4.2. Quickly Update Crontab for Restart

In order to quickly comment out the crontab for restarts, open crontab with vim as root and type the following:

crontab -u opensrf -e

This opens the crontab for editing. Once within vim, type the following:

:%s/^/###/g

This tells vim that you want to replace every escape sequence with a triple pound sign, thus commenting out the crontab so random scheduled scripts don't start while you are re-starting and muck everything up.

To save the fine work you've just performed, type :wq [enter]

Change to the opensrf user and perform your restart. Exit back to root.

Go back into crontab:

crontab -u opensrf -e

This opens the crontab again for editing. Once within vim, type the following:

:%s/###//g

Notice that you are removing the pounds and making everything normal again.

Save it again with :wq [enter]

Keep in mind that every time a crontab is edited, the crontab is instantly reloaded.

5. Circulation Policies

5.1. Renews Should Be Blocked For Items With Holds

In the /openils/var/circ/circ_permit_renew.js script, add,

 

log_info("permit_renew searching for potential holds for copy " + copy.barcode)
var hold = copy.fetchBestHold();
if( hold ) {
log_info("hold found for renewal item, checking hold->usr..");
log_info("hold = " + hold + "  hold.usr = " + hold.usr + "   patron.id = " + patron.id);
if( hold.usr != patron.id ) {
result.events.push('COPY_NEEDED_FOR_HOLD');
}
}

System also may need to have Circulate.pm patched.
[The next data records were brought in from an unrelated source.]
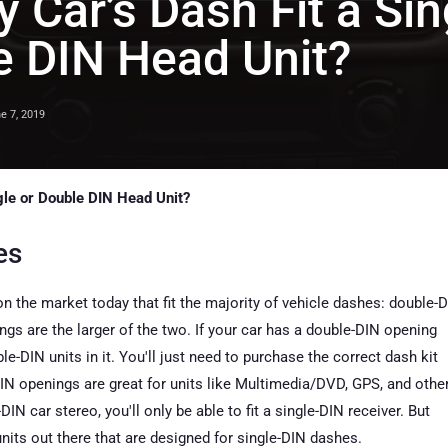
y Car’s Dash Fit a Sin
e DIN Head Unit?
e 7, 2019
ngle or Double DIN Head Unit?
es
 the market today that fit the majority of vehicle dashes: double-
gs are the larger of the two. If your car has a double-DIN opening
le-DIN units in it. You'll just need to purchase the correct dash kit
N openings are great for units like Multimedia/DVD, GPS, and othe
e-DIN car stereo, you'll only be able to fit a single-DIN receiver. But
units out there that are designed for single-DIN dashes.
See Evergreen trunk revision r13249 http://svn.open-ils.org/trac/ILS/changeset/13249 for current patch. There was an issue with the way events were called, so without this change the system will ignore the events.push above.

 

--Steve Callender 1/12/10

6. Provisioning of machines

6.1. Cloning machines: Purge ejabberd (mnesia)

When cloning EG machines (specifically, the machines running the ejabberd process), it is important that ejabberd be purged from the system (on Debian, this is `apt-get purge ejabberd`), reinstalled, re-configured, and users' re-set up.  The ejabberd.cfg file can (usually) be retained for re-used after ejabberd reinstall.

A cloned ejabberd 'mnesia' database on the LAN can cause network communication issues on other machines - Even if only responding on localhost or 127/8.  For example, a single-server brick cloned to add capacity to a cluster can result in Jabber communication failures on both bricks - presenting as request timeouts, lost listeners, and the like.

6.2. Adding brick head to talk to db

****example used is Indiana***

get to postgres box
 
sudo su - postgres
cd eg-db
edit pg_hba.conf
bottom of the file
 
find the section that has:
host all evergreen 208.119.0.201/32 md5
host all evergreen 208.119.0.202/32 md5
host all evergreen 208.119.0.203/32 md5
 
 
add
host all evergreen 208.119.0.200/32 md5
 
issue a pg_ctl reload:
/var/pg8213/bin/pg_ctl -D /var/postgresql/eg-db reload

7. Applying patches

7.1. Checking for Patches

Oftimes when working with an issue regarding the Evergreen system, a patch will need to be located and verified. You may, or may not have the proper location of the said file, and if not, must locate and retrieve it.

 

If the patch was sent to the Open-ILS Dev mailing list:

When a developer states that a patch, or work was submitted to the mailing list, they are referring to the Open-ILS Dev Mailing List. If you do not subscribe to the mailing list, or have an exact submission, estimate the date range within a month and year that the patch would have been submitted. You may browse a list by month and year here.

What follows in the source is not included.